_Directions for this task:_ Down to the last line of the listing, starting at the one with "temática de la", retype each line exactly. Do not copy the pictures.

_Source information:_
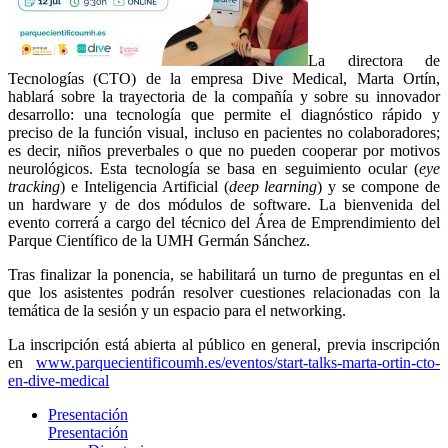
La directora de
Tecnologías (CTO) de la empresa Dive Medical, Marta Ortín,
hablará sobre la trayectoria de la compañía y sobre su innovador
desarrollo: una tecnología que permite el diagnóstico rápido y
preciso de la función visual, incluso en pacientes no colaboradores;
es decir, niños preverbales o que no pueden cooperar por motivos
neurológicos. Esta tecnología se basa en seguimiento ocular (
eye
tracking
) e Inteligencia Artificial (
deep learning
) y se compone de
un hardware y de dos módulos de software. La bienvenida del
evento correrá a cargo del técnico del Área de Emprendimiento del
Parque Científico de la UMH Germán Sánchez.
Tras finalizar la ponencia, se habilitará un turno de preguntas en el
que los asistentes podrán resolver cuestiones relacionadas con la
temática de la sesión y un espacio para el networking.
La inscripción está abierta al público en general, previa inscripción
en
www.parquecientificoumh.es/eventos/start-talks-marta-ortin-cto-
en-dive-medical
Presentación
Presentación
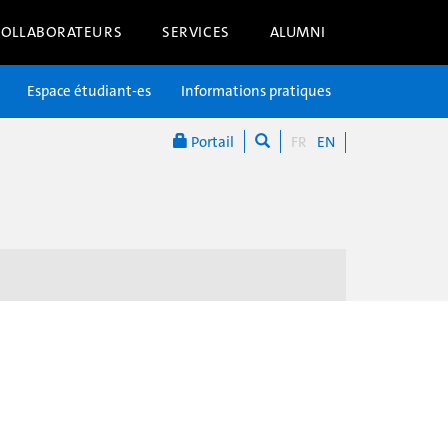
COLLABORATEURS
SERVICES
ALUMNI
Espace étudiant-es
Informations pratiques
Portail
FR
EN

_Solution to this task:_
temática de la sesión y un espacio para el networking.
La inscripción está abierta al público en general, previa inscripción
en
www.parquecientificoumh.es/eventos/start-talks-marta-ortin-cto-
en-dive-medical
Presentación
Presentación
COLLABORATEURS
SERVICES
ALUMNI
Espace étudiant-es
Informations pratiques
Portail
FR
EN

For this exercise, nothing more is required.